● **PROBLEM TO WORK ON**:
Print the listing below exactly, minus its pictures.

● **RECORDS FOR THE TASK**:
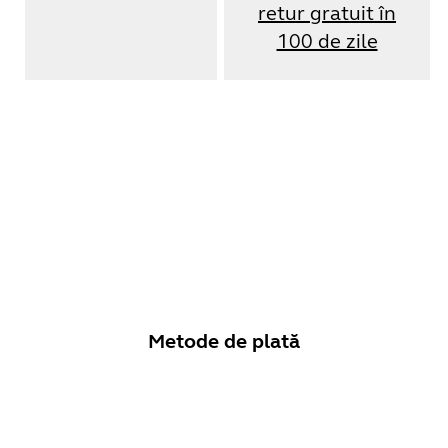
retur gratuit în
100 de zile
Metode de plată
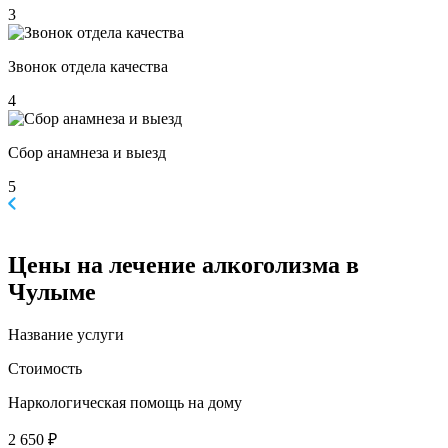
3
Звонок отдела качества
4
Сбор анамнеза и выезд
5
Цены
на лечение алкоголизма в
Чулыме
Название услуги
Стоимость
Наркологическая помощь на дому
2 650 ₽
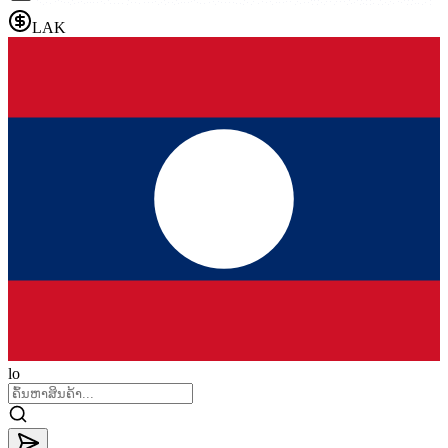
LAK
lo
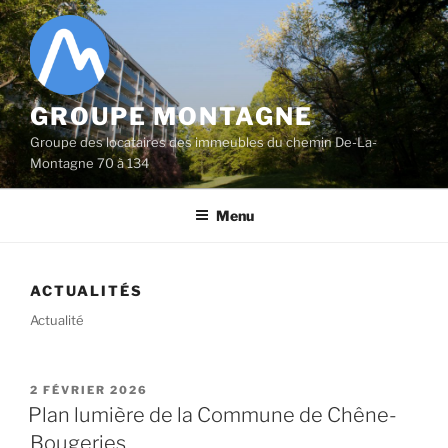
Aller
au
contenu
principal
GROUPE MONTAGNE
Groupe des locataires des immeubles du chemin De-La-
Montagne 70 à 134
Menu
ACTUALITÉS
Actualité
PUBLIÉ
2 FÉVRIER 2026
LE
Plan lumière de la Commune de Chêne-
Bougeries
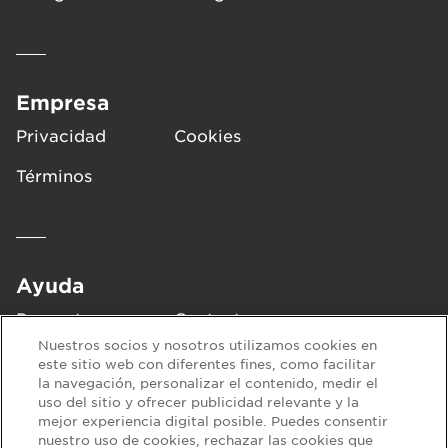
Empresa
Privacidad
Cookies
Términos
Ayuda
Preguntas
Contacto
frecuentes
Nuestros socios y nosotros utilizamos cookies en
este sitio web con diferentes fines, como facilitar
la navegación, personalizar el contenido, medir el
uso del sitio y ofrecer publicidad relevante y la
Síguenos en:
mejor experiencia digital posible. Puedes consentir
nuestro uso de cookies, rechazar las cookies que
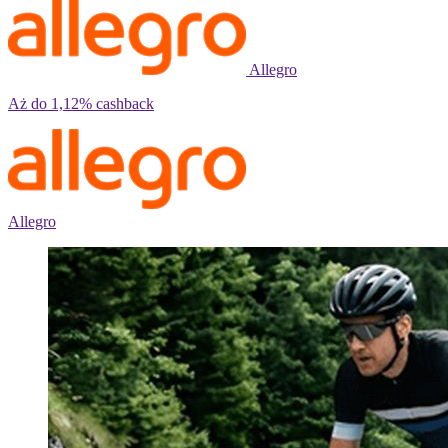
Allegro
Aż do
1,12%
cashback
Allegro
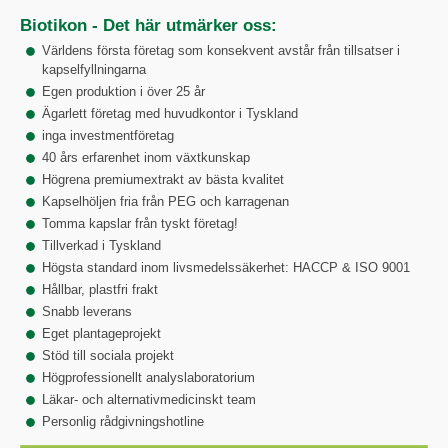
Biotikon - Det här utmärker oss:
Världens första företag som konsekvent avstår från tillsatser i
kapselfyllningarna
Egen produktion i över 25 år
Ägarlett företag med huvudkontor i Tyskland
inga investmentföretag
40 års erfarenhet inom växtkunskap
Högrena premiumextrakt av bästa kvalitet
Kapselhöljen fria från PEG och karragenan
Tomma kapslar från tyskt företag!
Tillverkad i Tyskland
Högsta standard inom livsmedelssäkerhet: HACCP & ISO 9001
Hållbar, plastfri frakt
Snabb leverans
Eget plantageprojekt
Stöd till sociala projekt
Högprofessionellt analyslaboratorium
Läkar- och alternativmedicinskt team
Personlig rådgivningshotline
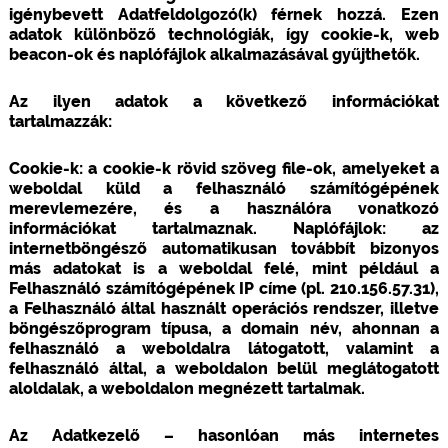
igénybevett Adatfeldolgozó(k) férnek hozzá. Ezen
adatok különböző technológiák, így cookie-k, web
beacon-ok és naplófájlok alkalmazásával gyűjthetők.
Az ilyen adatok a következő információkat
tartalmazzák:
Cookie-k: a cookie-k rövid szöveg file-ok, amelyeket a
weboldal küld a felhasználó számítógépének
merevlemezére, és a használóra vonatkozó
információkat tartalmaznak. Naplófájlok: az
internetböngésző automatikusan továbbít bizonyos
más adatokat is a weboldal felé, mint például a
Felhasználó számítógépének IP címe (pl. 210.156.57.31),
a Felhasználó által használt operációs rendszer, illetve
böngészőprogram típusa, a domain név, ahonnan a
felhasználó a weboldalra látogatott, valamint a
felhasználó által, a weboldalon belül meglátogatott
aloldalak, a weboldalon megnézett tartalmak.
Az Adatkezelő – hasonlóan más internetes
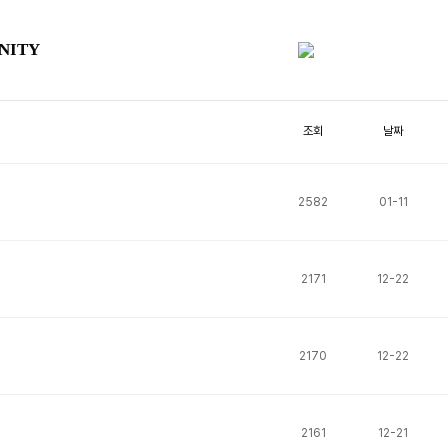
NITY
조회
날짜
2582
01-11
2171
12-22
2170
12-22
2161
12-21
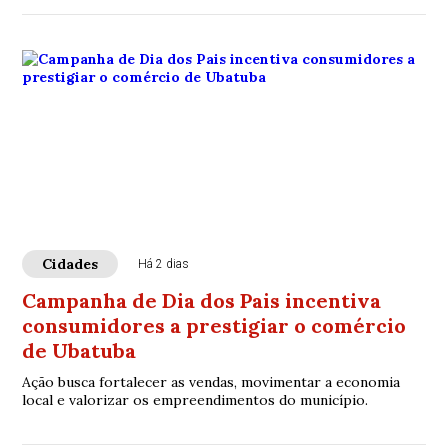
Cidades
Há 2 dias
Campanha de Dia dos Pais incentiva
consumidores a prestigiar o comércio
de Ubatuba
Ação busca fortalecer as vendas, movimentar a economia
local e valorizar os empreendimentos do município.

● **RESPONSE BOX**:
retur gratuit în
100 de zile
Metode de plată
3
Звонок отдела качества
4
Сбор анамнеза и выезд
5
Цены
на лечение алкоголизма в
Чулыме
Название услуги
Стоимость
Наркологическая помощь на дому
2 650 ₽
LAK
lo
Aller
au
contenu
principal
GROUPE MONTAGNE
Groupe des locataires des immeubles du chemin De-La-
Montagne 70 à 134
Menu
ACTUALITÉS
Actualité
PUBLIÉ
2 FÉVRIER 2026
LE
Plan lumière de la Commune de Chêne-
Bougeries
Empresa
Privacidad
Cookies
Términos
Ayuda
Preguntas
Contacto
frecuentes
Nuestros socios y nosotros utilizamos cookies en
este sitio web con diferentes fines, como facilitar
la navegación, personalizar el contenido, medir el
uso del sitio y ofrecer publicidad relevante y la
Síguenos en:
mejor experiencia digital posible. Puedes consentir
nuestro uso de cookies, rechazar las cookies que
Allegro
Aż do
1,12%
cashback
Allegro
Biotikon - Det här utmärker oss:
Världens första företag som konsekvent avstår från tillsatser i
kapselfyllningarna
Egen produktion i över 25 år
Ägarlett företag med huvudkontor i Tyskland
inga investmentföretag
40 års erfarenhet inom växtkunskap
Högrena premiumextrakt av bästa kvalitet
Kapselhöljen fria från PEG och karragenan
Tomma kapslar från tyskt företag!
Tillverkad i Tyskland
Högsta standard inom livsmedelssäkerhet: HACCP & ISO 9001
Hållbar, plastfri frakt
Snabb leverans
Eget plantageprojekt
Stöd till sociala projekt
Högprofessionellt analyslaboratorium
Läkar- och alternativmedicinskt team
Personlig rådgivningshotline
igénybevett Adatfeldolgozó(k) férnek hozzá. Ezen
adatok különböző technológiák, így cookie-k, web
beacon-ok és naplófájlok alkalmazásával gyűjthetők.
Az ilyen adatok a következő információkat
tartalmazzák:
Cookie-k: a cookie-k rövid szöveg file-ok, amelyeket a
weboldal küld a felhasználó számítógépének
merevlemezére, és a használóra vonatkozó
információkat tartalmaznak. Naplófájlok: az
internetböngésző automatikusan továbbít bizonyos
más adatokat is a weboldal felé, mint például a
Felhasználó számítógépének IP címe (pl. 210.156.57.31),
a Felhasználó által használt operációs rendszer, illetve
böngészőprogram típusa, a domain név, ahonnan a
felhasználó a weboldalra látogatott, valamint a
felhasználó által, a weboldalon belül meglátogatott
aloldalak, a weboldalon megnézett tartalmak.
Az Adatkezelő – hasonlóan más internetes
NITY
조회
날짜
2582
01-11
2171
12-22
2170
12-22
2161
12-21
Cidades
Há 2 dias
Campanha de Dia dos Pais incentiva
consumidores a prestigiar o comércio
de Ubatuba
Ação busca fortalecer as vendas, movimentar a economia
local e valorizar os empreendimentos do município.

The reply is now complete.